Anthony Todd makes some good arguments for why cash-only restaurants should go away, but the real fun comes when a zillion Chicagoist commenters come on to tell him why he’s evil and entitled for… telling restaurants and bar how they can get him to spend more at their place, basically. You monster!
RELISH THE THOUGHT
Beginning with a fond remembrance of Elmwood Park Outfit joint Horwath’s (“This throwback restaurant, with a huge neon martini glass on its outside signage, was a respite, a totally non-challenging environment, a comforting, completely unpretentious place to unwind, relax and feel at home with tables of my fellow Italian-American goombahs”), David Hammond takes a road trip to three Milwaukee supper clubs. You should too! (New City)
WHAT MIKE ATE
A really good goat cheese-red pepper tamale from Dia de los Tamales at the Taste of Chicago while recording Fooditor Radio. The popups and food trucks have hugely improved your prospects of having decent food at the Taste.

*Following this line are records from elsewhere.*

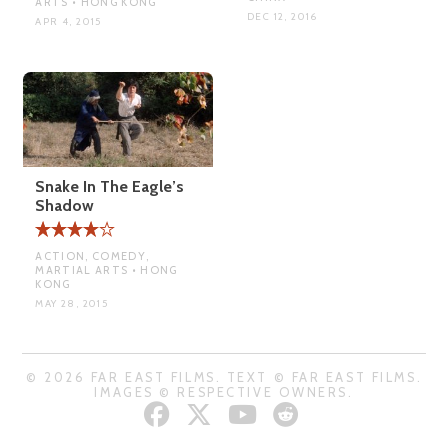
ARTS • HONG KONG
DEC 12, 2016
APR 4, 2015
Snake In The Eagle’s
Shadow
ACTION, COMEDY,
MARTIAL ARTS • HONG
KONG
MAY 28, 2015
© 2026 FAR EAST FILMS. TEXT © FAR EAST FILMS.
IMAGES © RESPECTIVE OWNERS.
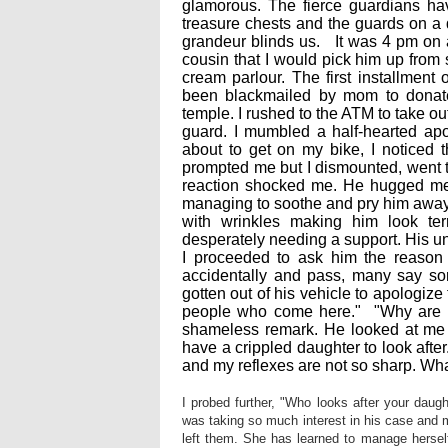
glamorous. The fierce guardians ha
treasure chests and the guards on a da
grandeur blinds us. It was 4 pm on 
cousin that I would pick him up from 
cream parlour. The first installment
been blackmailed by mom to donate 
temple. I rushed to the ATM to take ou
guard. I mumbled a half-hearted ap
about to get on my bike, I noticed 
prompted me but I dismounted, went to
reaction shocked me. He hugged me 
managing to soothe and pry him away,
with wrinkles making him look ter
desperately needing a support. His u
I proceeded to ask him the reason 
accidentally and pass, many say sorr
gotten out of his vehicle to apologiz
people who come here." "Why are 
shameless remark. He looked at me fi
have a crippled daughter to look after
and my reflexes are not so sharp. What
I probed further, "Who looks after your dau
was taking so much interest in his case and m
left them. She has learned to manage herself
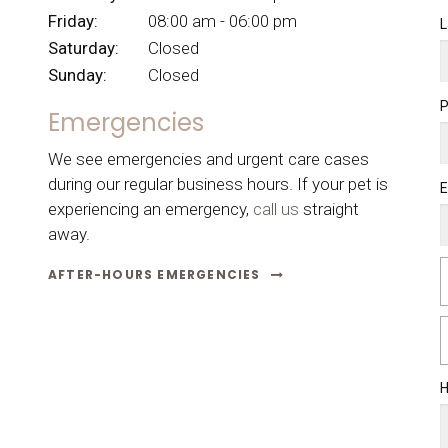
Friday:
08:00 am - 06:00 pm
L
Saturday:
Closed
Sunday:
Closed
Emergencies
We see emergencies and urgent care cases
during our regular business hours. If your pet is
E
experiencing an emergency,
call us
straight
away.
AFTER-HOURS EMERGENCIES
H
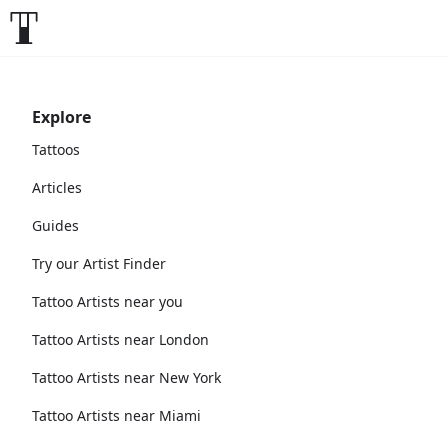
Explore
Tattoos
Articles
Guides
Try our Artist Finder
Tattoo Artists near you
Tattoo Artists near London
Tattoo Artists near New York
Tattoo Artists near Miami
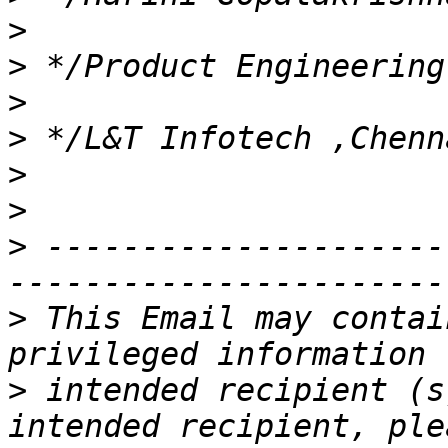
>
>
>
>
>
>
>
 ---------------------
>
 This Email may contai
>
 intended recipient (s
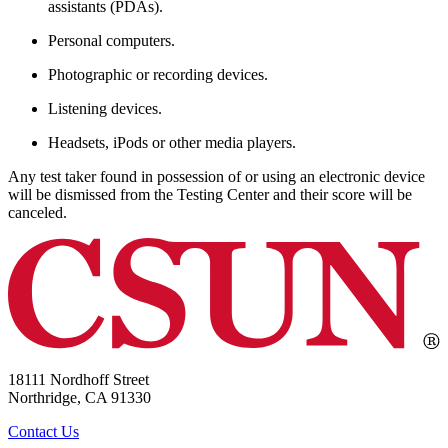
assistants (PDAs).
Personal computers.
Photographic or recording devices.
Listening devices.
Headsets, iPods or other media players.
Any test taker found in possession of or using an electronic device
will be dismissed from the Testing Center and their score will be
canceled.
18111 Nordhoff Street
Northridge, CA 91330
Contact Us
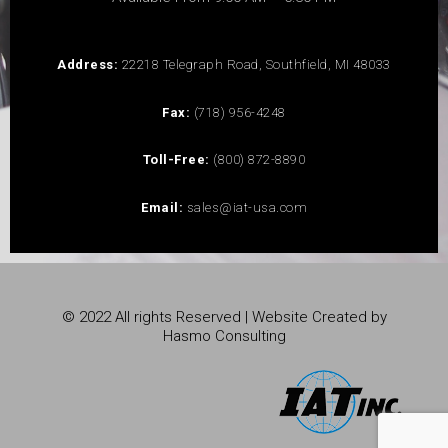
Address:
22218 Telegraph Road, Southfield, MI 48033
Fax:
(718) 956-4248
Toll-Free:
(800) 872-8890
Email:
sales@iat-usa.com
© 2022 All rights Reserved | Website Created by
Hasmo Consulting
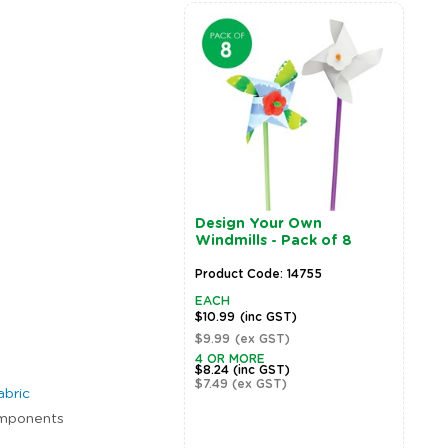
Design Your Own
Windmills - Pack of 8
Product Code: 14755
EACH
$10.99
(inc GST)
$9.99
(ex GST)
Zoom
4 OR MORE
$8.24
(inc GST)
$7.49
(ex GST)
abric
components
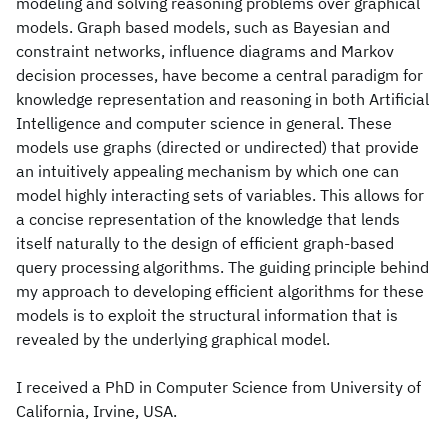
modeling and solving reasoning problems over graphical
models. Graph based models, such as Bayesian and
constraint networks, influence diagrams and Markov
decision processes, have become a central paradigm for
knowledge representation and reasoning in both Artificial
Intelligence and computer science in general. These
models use graphs (directed or undirected) that provide
an intuitively appealing mechanism by which one can
model highly interacting sets of variables. This allows for
a concise representation of the knowledge that lends
itself naturally to the design of efficient graph-based
query processing algorithms. The guiding principle behind
my approach to developing efficient algorithms for these
models is to exploit the structural information that is
revealed by the underlying graphical model.
I received a PhD in Computer Science from University of
California, Irvine, USA.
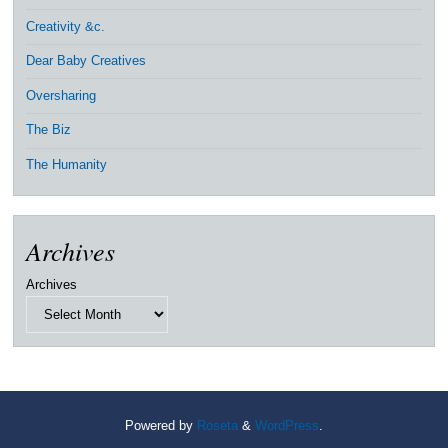
Creativity &c.
Dear Baby Creatives
Oversharing
The Biz
The Humanity
Archives
Archives
Powered by
Roseta
&
WordPress
.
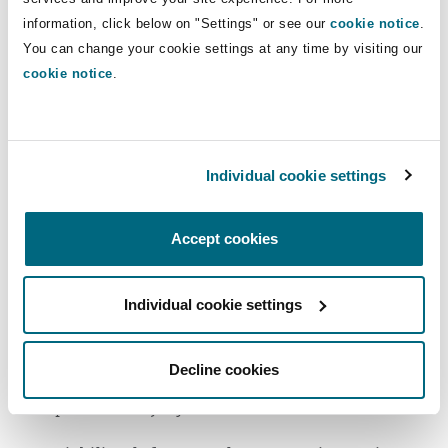
Memberships
Washington, DC
Southampton
information, click below on "Settings" or see our
cookie notice
.
ISBA Insurance Coverage Section, former
You can change your cookie settings at any time by visiting our
cookie notice
.
co-chair
Warsaw
Experience
Individual cookie settings
Defended bad faith claims involving
advertising injury claims, employment,
Accept cookies
excess judgments, farm and ranch, FELA,
first-party property claims, joint ventures,
motor vehicle accidents, product liability,
Individual cookie settings
property claims, environmental,
construction defect, indemnity, intentional
Decline cookies
act, additional insured, landlord/tenant and
personal injury offenses.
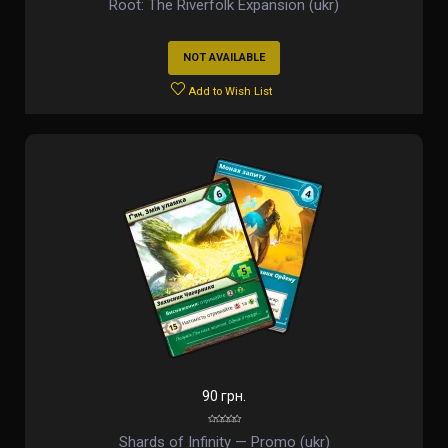
Root: The Riverfolk Expansion (ukr)
NOT AVAILABLE
Add to Wish List
90 грн.
Shards of Infinity — Promo (ukr)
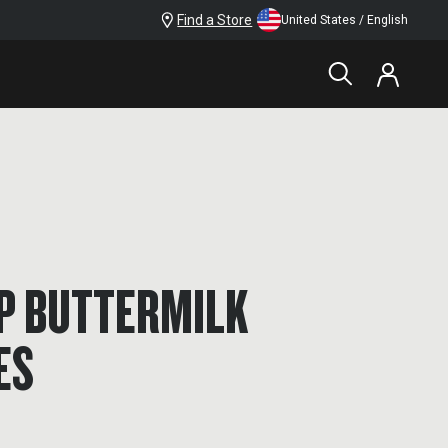
Find a Store
United States / English
OP BUTTERMILK
ES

And I went to Thurk, an underground dining thing (held at Elizabeth, where chef Justin Behlke works on special projects). The most strongly vegetable focused tasting menu I’ve ever had—and, not coincidentally, very different from the usual tasting menu progression as a result. A real eye opener for someone like me, who tends to see vegetables as something to fill in odd spaces on the plate not occupied by pork. (I exaggerate slightly.)